その人は塔を作っていた。砂漠の中で一人、ずっと塔を作っていた。広大な何もない砂漠で、塔はその人の手で少しずつ高くなっていった。
ある時、私はその人に問いかけた。なぜあなたは塔を作っているのですか。
塔はもう大分高く、その人も作りかけの一番上にいた。私はもう見えない程に高くにいるその人に、塔の足元から声をかけた。霞む高さにいるその人は視認できず、その少しずつ成長する塔のてっぺんに向かって大声を出した。
少し経って空から声が降ってきた。この塔は誰にも壊せないから。
遠くから届く声はそう言っていた。あまりに高くにいて見えないから、いるのかいないのかわからないままに声をかけたが、その人はやはり存在し、今でも塔を高くし続けていた。
次の言葉を待って私は塔を見上げていた。見上げながら、声の主に思いを馳せた。その人が塔を作り始めた時に見たその人を思い出そうとしたが、うまくいかなかった。ずっと空で塔を作り続けているその人は、私の中でその人というよりはもう塔だった。
どういうことですか。見上げ続けても言葉がないので私は再び大声を塔に発した。
この塔は誰にも壊せないのだ。私はかつて自分の作った塔を壊されてきた。何度も何度も。だから私はここに来たのだ。この世界は私が作ったものだ。あちらの世界の私は今でも何も築けていないかもしれない。神は壊す。神がいる限り私は塔を作ることができない。だから私は私だけの世界を作り、塔を作る。ここでならどこまでも作っていくことができる。
そうだ、この人は、神のいない世界を作り、一人で塔を作り続けていたのだった。私は思い出した。砂だけの世界の塔の上で、彼は今何を見ているのだろう。
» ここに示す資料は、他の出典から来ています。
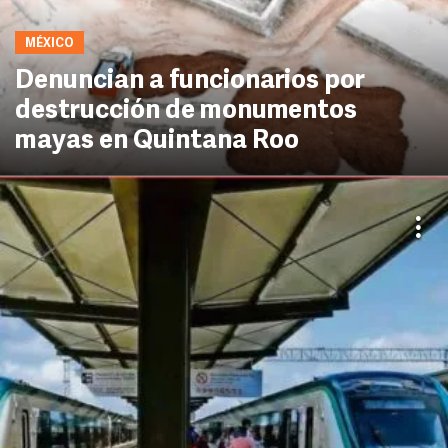
MÉXICO
Denuncian a funcionarios por
destrucción de monumentos
mayas en Quintana Roo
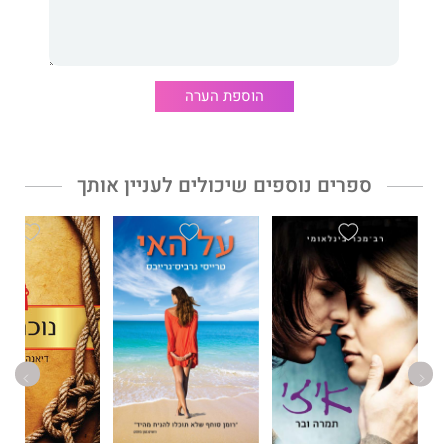
ויום אחד, כשהיא צועדת איתו ברחוב, היא מבחינה בדמות מעברה:
היא יודעת שמוטב לה לא לעצור, אבל זה חזק ממנה.
הוספת הערה
יש לי שני לב
הוא יצירת ביכורים מפתיעה וסוחפת שמסופרת
לסירוגין מנקודות מבטם של תמר ויונתן: אישה שמגששת אחר גבולות
הזוגיות והאימהות שלה ומנסה, לרגע קצר, לדחוק אותם הלאה, וילד
ספרים נוספים שיכולים לעניין אותך
שיותר מכול חשוב לו לקרוא לדברים בדיוק, אבל בדיוק, בשמם.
遥か高くからの声が続いた。
この世界に君を呼んだのは、この塔のことを記憶していてほしかったからだ。この世界に私だけしかいないのなら、この塔について誰も知らないままになってしまう。君が見てくれているのなら、この塔は君にとっても存在する。私は自分だけの世界で自分だけの塔を作り続けるだけでいれるほど、強くはなかったのです。
「チュルリョーニス展」を観に行って、そんなことが頭に浮かんできた。どうしてだろう。朝でも昼でも夜でもない頃に、また考えてみることにする。そしてその物語を書こう。
目を閉じると、足元にさらさらとした砂を感じた。踏みしめようとしても崩れるような不確かさから、目を開ければどこまでも砂だった。何もなく、誰もいない。ここもまた砂漠なのだ。ならば、私も、塔を、作らねばならない。